House debates
Wednesday, 1 March 2006
Family Law Amendment (Shared Parental Responsibility) Bill 2005
Second Reading
12:36 pm
John Murphy (Lowe, Australian Labor Party, Parliamentary Secretary to the Leader of the Opposition) Share this | Hansard source
I rise this afternoon to speak on this most important bill, the Family Law Amendment (Shared Parental Responsibility) Bill 2005. My electorate office has been inundated with emails and other letters from parents suffering from the effects of divorce and with the dilemma of the current legal regime founded in the Family Court of Australia and the Child Support Agency. There is, in my view, true despair felt by those parents who are bitterly unhappy about the existing so-called ‘family’ and ‘child support’ laws and the way in which these laws are administered.
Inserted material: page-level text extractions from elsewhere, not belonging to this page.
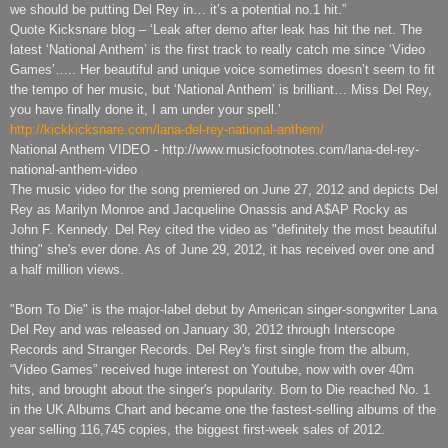
we should be putting Del Rey in… it’s a potential no.1 hit.”
Quote Kicksnare blog – ‘Leak after demo after leak has hit the net. The
latest ‘National Anthem’ is the first track to really catch me since ‘Video
Games’….. Her beautiful and unique voice sometimes doesn’t seem to fit
the tempo of her music, but ‘National Anthem’ is brilliant… Miss Del Rey,
you have finally done it, I am under your spell.’
http://kickkicksnare.com/lana-del-rey-national-anthem/
National Anthem VIDEO - http://www.musicfootnotes.com/lana-del-rey-
national-anthem-video
The music video for the song premiered on June 27, 2012 and depicts Del
Rey as Marilyn Monroe and Jacqueline Onassis and A$AP Rocky as
John F. Kennedy. Del Rey cited the video as "definitely the most beautiful
thing" she's ever done. As of June 29, 2012, it has received over one and
a half million views.
"Born To Die" is the major-label debut by American singer-songwriter Lana
Del Rey and was released on January 30, 2012 through Interscope
Records and Stranger Records. Del Rey's first single from the album,
“Video Games” received huge interest on Youtube, now with over 40m
hits, and brought about the singer's popularity. Born to Die reached No. 1
in the UK Albums Chart and became one the fastest-selling albums of the
year selling 116,745 copies, the biggest first-week sales of 2012.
I could easily spend my 20 minutes reading from texts of some of the heart-wrenching letters that I have received from my constituents. During the debate on the Legal and Constitutional Affairs Standing Committee report on 14 September 2005, I read a letter to the Main Committee. This letter put the proposition succinctly that ‘equal shared parental responsibility’ does not mean ‘equal time’. Further, the submission stated:
It seems absolutely unfair to say to people that they have the burden of equal responsibility but not share in equal rights.
I can only agree with the views of my constituents who, over the last two weeks in particular, have come to me in the hope that I will speak against those advocates who seek to deny the access of parents to their children—particularly fathers, who statistically are hardest done by in family law proceedings. This is true in property orders as well as in the immediate issue of children’s custody.
In statistical terms, the mother of a child has always been favoured by the Family Court of Australia. I refer to the Family Court of Australia’s residence and contact orders under the category ‘Any application for children by outcome’ for the period 1994-95 to 2000-01. In percentage terms, the Family Court’s statistics for the period 2000-01 show that over 70 per cent of all residence order outcomes favour the mother. Just under 20 per cent of residence orders favour the father. In just 2.5 per cent of cases do mothers and fathers gain joint residence, with a further 4.2 per cent obtaining split residence.
I will not dwell upon the closely related issue of property orders, except to say that the percentages are frighteningly similar. The woman and mother can expect about 70 per cent of the matrimonial assets—that is, what is left after the lawyers get their cut—with the fathers getting roughly 25 to 30 per cent. In light of these facts and statistics, I believe the bias exhibited by the Family Court of Australia in its judgments is both perceived and real. Natural fathers are being ripped from their children. Fathers are effectively being rendered either financially destitute or bankrupt. Fathers from divorced relationships are driven to the worst excesses of despair and destitution, thanks to the persistent and deliberate policies latent within the Family Court of Australia and the Family Court of Western Australia.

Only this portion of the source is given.